Now, Dominguez, a nurse anesthetist, says her life “revolves around Hurricane Football.”
When one of her closest friends got married in Boston during a Hurricanes game day, Dominguez made sure there was a TV on in the back room during the reception, so she could alternate between the dance floor and checking in on the Hurricanes.
The duo, who has been tailgating with the same group of people for nearly 20 years, attends every game together. A vintage stuffed plush toy of Sebastian the Ibis comes along for every game.
Though they were unable to tailgate this past fall, Dominguez said she was excited to be back in the stands.
“You were out of your normal seats, and missed being around your friends, but it was just so nice to be there,” Dominguez said. “We enjoyed every second of it.”
Martin Berman
Though he was born in South Florida, it took a college roommate at Emory University to get Martin Berman invested in the Hurricanes.
“I was born in Hollywood and graduated from Cooper City High School, but I wasn’t a college football fan at all,” Berman said. “Until I roomed with Steve, I wasn’t following a lot of Hurricanes Football.”
That all changed when the Hurricanes beat Nebraska for the 1983 national championship when the duo watched Miami win its first title on television.
“I graduated in 1984, moved back to South Florida and started going to some games,” Berman said.
Berman, who was watching Herschel Walker and Georgia play on television during his college years before the Hurricanes won their first title, quickly went all in on the hometown team.
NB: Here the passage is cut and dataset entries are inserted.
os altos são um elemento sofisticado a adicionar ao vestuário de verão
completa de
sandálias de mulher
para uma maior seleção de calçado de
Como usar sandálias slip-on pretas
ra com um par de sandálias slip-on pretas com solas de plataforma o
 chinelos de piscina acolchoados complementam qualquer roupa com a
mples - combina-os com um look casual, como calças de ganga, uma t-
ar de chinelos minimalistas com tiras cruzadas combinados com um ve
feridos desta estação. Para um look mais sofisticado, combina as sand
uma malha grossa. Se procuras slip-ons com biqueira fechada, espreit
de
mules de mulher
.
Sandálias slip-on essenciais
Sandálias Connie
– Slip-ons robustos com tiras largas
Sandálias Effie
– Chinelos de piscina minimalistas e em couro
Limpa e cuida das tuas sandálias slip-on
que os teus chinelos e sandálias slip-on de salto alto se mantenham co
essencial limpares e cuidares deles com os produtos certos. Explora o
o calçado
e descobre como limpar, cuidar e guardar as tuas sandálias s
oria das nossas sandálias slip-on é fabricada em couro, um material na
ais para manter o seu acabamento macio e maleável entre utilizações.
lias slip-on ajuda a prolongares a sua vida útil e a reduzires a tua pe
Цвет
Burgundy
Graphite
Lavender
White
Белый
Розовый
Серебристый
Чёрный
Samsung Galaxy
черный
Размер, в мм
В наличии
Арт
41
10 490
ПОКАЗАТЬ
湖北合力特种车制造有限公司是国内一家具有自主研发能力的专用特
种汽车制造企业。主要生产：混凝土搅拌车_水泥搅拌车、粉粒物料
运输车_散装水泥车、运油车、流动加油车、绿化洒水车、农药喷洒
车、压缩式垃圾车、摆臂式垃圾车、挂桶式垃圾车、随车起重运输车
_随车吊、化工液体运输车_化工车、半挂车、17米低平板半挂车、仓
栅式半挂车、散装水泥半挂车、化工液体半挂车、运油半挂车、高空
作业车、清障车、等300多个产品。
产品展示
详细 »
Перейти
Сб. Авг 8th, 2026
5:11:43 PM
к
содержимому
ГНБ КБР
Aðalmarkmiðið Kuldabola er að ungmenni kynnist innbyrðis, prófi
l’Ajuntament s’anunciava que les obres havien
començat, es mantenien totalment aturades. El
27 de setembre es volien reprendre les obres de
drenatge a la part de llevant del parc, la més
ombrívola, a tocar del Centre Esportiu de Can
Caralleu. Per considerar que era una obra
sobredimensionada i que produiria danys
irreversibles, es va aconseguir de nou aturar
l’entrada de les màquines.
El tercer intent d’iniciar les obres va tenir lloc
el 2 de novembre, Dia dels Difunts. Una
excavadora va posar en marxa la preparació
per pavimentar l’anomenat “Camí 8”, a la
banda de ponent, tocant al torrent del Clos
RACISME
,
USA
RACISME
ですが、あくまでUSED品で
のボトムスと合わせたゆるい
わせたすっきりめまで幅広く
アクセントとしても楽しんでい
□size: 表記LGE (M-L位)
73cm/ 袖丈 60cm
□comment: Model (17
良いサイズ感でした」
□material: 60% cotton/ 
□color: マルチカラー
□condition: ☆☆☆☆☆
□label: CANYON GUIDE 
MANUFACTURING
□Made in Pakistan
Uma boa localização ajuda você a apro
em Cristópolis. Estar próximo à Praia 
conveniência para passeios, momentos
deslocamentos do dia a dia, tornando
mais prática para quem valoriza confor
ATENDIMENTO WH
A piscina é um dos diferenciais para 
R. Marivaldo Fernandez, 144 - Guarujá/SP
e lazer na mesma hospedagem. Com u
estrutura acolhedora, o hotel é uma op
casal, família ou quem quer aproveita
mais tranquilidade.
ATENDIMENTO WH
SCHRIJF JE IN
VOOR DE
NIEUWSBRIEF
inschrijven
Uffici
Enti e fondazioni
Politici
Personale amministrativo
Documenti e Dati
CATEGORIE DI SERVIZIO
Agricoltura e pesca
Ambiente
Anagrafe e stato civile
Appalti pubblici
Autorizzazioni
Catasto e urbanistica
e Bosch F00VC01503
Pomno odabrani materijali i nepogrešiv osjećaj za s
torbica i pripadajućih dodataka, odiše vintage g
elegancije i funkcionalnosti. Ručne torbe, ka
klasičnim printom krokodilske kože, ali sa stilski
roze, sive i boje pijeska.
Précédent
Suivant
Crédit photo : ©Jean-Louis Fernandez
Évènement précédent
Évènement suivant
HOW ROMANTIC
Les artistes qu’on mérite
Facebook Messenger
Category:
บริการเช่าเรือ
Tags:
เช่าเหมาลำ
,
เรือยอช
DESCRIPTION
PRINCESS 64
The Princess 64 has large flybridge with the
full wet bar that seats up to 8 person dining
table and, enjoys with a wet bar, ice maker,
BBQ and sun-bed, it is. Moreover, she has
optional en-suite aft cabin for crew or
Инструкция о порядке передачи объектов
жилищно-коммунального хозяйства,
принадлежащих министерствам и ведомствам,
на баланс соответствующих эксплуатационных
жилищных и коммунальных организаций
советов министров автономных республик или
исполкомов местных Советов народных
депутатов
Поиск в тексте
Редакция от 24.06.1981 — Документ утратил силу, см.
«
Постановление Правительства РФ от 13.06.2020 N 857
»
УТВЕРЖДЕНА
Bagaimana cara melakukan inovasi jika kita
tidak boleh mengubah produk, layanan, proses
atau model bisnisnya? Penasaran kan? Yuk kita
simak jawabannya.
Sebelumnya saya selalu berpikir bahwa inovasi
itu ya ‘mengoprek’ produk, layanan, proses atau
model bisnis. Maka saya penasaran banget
“It’s one of the things we look forward to every year now,” said Berman, who often brings his children and step-children to the games with his wife, Jennifer.
Jennifer didn’t always attend, however – it took a fun tailgating party at someone’s house to first catch her interest.
“Now she wears more Canes clothing than I do,” Berman joked.
Berman first became a season ticket holder at the Orange Bowl in 1988, and still sits with the same people at Hard Rock Stadium as he did at the Hurricanes’ hallowed grounds.
“We’re already all talking about coming to games in the fall,” Berman said. “We’re really looking forward to it.”